We were walking up the hill on our way back from a curry tonight (we were taking part in Celebrasian, er, celebrations) when yet another car burnt past us at a ridiculous speed.
If I were suicidal, I'd leap out in front of one of them. I would be dead, so mission accomplished, and they'd never speed again and serve them jolly well right.
But I'm not suicidal so that's not really a plan. As it is I sometimes make like I'm going to step out in front of them so they slam their brakes on, but that's not really a plan either if I think about it soberly.
But tonight we came up with a great idea. What we need is child-sized crash test dummies on sticks! Then you crouch in between two parked cars, and at the rubber-squealing approach of the next boy racer, you poke it out into the road.
Boy racer slows down to avoid child-sized crash test dummy, then drives off with poignant 'that could have been a real child' thoughts and never steams up (or down) hill again.

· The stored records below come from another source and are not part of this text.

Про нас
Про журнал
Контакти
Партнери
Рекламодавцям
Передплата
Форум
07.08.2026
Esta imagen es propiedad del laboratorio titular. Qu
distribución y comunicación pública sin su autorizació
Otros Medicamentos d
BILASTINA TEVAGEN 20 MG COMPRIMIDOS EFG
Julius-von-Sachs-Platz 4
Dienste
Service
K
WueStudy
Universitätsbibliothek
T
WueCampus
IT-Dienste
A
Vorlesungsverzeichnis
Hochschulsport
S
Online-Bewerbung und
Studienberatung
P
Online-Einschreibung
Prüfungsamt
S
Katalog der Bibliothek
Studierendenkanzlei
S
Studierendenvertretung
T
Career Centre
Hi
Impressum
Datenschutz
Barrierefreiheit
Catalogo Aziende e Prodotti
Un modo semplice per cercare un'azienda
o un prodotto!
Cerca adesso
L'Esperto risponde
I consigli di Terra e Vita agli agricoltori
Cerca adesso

I think that's got mileage. Maybe I'll write to the council.
joella
2 comments:
Yes or he (she is less likely, let's face it) could swerve and crash into the car you are hiding in front of. Your mission would be accomplished but your future ballet career curtailed. He may also decide to beat the crap out of you.

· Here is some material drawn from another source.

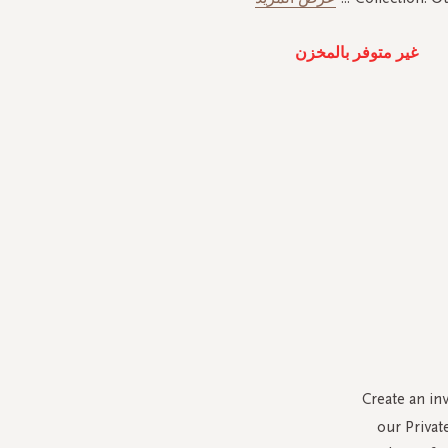
غير متوفر بالمخزن
Create an in
our Privat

You can buy them (child shaped bollards, at any rate), or used to be able to. There was a fad for putting them up around schools for a while, but confused drivers would call the police or even stop to try and help the apparently abandoned children standing on a traffic island in the middle of the night. Traffic calming is faddy stuff. Those places are probabaly going for the minimal distraction look nowadays.